Все это казалось слишком сложным. Каждую ночь, пока его не одолевал сон, монах терзался раздумьями. Но, в конце концов, ему не оставалось ничего другого, как не стыдясь и не сокрушаясь признать содеянное и сказать:

— Я весь перед вами, такой, какой есть. Судите меня, ибо таково ваше право, мне же надлежит со смирением выслушать, принять ваше суждение, каким бы оно ни было, и уплатить свой долг.

Всяк сам волен принимать решения, но потом должен за это расплачиваться. Так что в конечном итоге все просто.

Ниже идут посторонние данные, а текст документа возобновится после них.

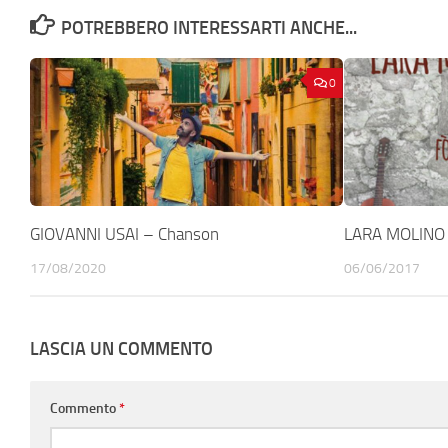
POTREBBERO INTERESSARTI ANCHE...
0
GIOVANNI USAI – Chanson
LARA MOLINO –
17/08/2020
06/06/2017
LASCIA UN COMMENTO
Commento
*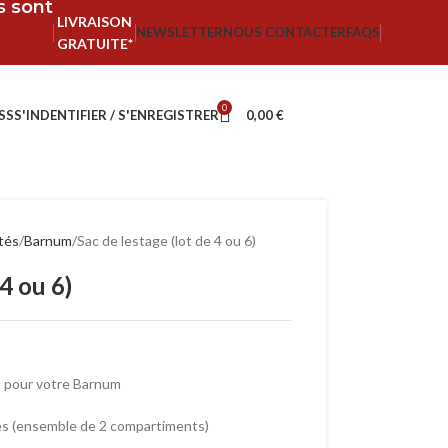
fs sont
LIVRAISON
NEWSLETTER
NOUS CONTACTER
FAQS
GRATUITE*
0
SS
S'INDENTIFIER / S'ENREGISTRER
0,00
€
ités
Barnum
Sac de lestage (lot de 4 ou 6)
 4 ou 6)
nt pour votre Barnum
ces (ensemble de 2 compartiments)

На пятый день своего покаянного путешествия он добрался до мест, казавшихся ему столь родными и близкими, что, перебравшись через гряду холмов на западе графства, монах уже не мог заставить себя сделать хотя бы краткий привал и продолжал двигаться, даже когда стемнело. С приютом Святого Жиля он поравнялся уже хорошо заполночь, но к тому времени глаза его привыкли к темноте, и он отчетливо видел вырисовывавшиеся на фоне безоблачного ночного неба знакомые очертания богадельни и часовни. Кадфаэль не знал точного времени, но, судя по тому, что предместье точно вымерло, час был уже поздний. Вдобавок и мороз разогнал по домам даже завзятых полуночников. Проезжая по пустынной дороге, он благословлял каждый шаг, приближавший его к обители.